Now think to yourself (ignore the title for now 😉), what would be the most elegant
way to implement this? I suspect that most developers will come with a solution that
involves some locking, synchronisation and global state. For example by sharing the
information through a transactional database, or by using a semaphore to prevent the two
tasks from running at the same time plus sharing information in a global variable.
This is understandable, most programming environments do not provide better
techniques for these kinds of problems at all!
However, if your environment supports streams and has some kind of scheduling, here are
two tricks you can use: one for the scheduling of the tasks, the second for sharing
information without a global variable.
Here is an example for the first written in Scala using the ZIO streams library. Read on for an explanation.
import zio._
import zio.stream._
def performTask1: Task[Unit] = ???
def performTask2: Task[Unit] = ???
// An enumeration (scala 2 style) for our task.
sealed trait BusinessTask
object Task1 extends BusinessTask
object Task2 extends BusinessTask
ZStream.mergeAllUnbounded()(
ZStream.fromSchedule(Schedule.fixed(15.minutes)).as(Task1),
ZStream.fromSchedule(Schedule.fixed(2.minutes)).as(Task2)
)
.mapZIO {
case Task1 => performTask1
case Task2 => performTask2
}
.runDrain
We create 2 streams, each stream contains sequential numbers, emitted upon a schedule.
As you can see, the schedule corresponds directly with the requirements. We do not really
care for the sequential numbers, so with stream operator as we convert the stream's
emitted values to a value from the BusinessTask enumeration.
Then we merge the two streams. We now have a stream that emits the two
enumeration values at the time the corresponding task should run. This is already a big
win! Even when the two schedules produce an item at the same time, the tasks will run
sequentially. This is because by default streams are evaluated without parallelism.
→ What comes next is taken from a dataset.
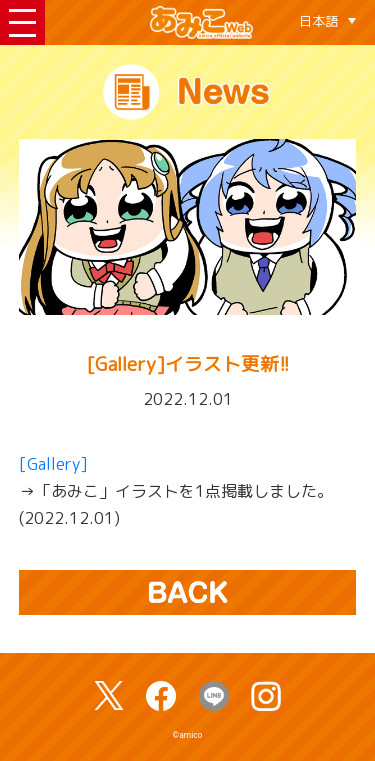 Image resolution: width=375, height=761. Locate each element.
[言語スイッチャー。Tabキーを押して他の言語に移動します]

We are not there yet though. The tasks need to share information. They could access a
shared variable but then we still have tightly coupled components and no guarantees
that the shared variable is used correctly.
Also, wouldn't it be great if performTask1 and performTask2 are functions that can
be tested in isolation? With streams this is possible.
Here is the second part of the idea. Again, read on for an explanation.
case class State(...)
val initialState = State(...)
def performTask1(state: State): Task[State] = ???
def performTask2(state: State): Task[State] = ???
ZStream.mergeAllUnbounded()(
ZStream.fromSchedule(Schedule.fixed(15.minutes)).as(Task1),
ZStream.fromSchedule(Schedule.fixed(2.minutes)).as(Task2)
)
.scanZIO(initialState) { (state, task) =>
task match {
case Task1 => performTask1(state)
case Task2 => performTask2(state)
}
}
.runDrain
We have changed the signatures of the performTask* methods. Also, the mapZIO operator
has been replaced with scanZIO. The stream operator scanZIO works much like
foldLeft on collections. Like foldLeft, it accepts an initial state, and a function
that combines the accumulated state plus the next stream element (of type BusinessTask)
and converts those into the next state.
Stream operator scanZIO also emits the new states. This allows further common processing.
For example we can persist the state to disk, or collect custom metrics about the state.
Conclusion
Using libraries with higher level constructs like streams, we can express straightforward
requirements in a straightforward way. With a few lines of code we have solved the
scheduling requirement, and showed an elegant way of sharing information between tasks
without global variables.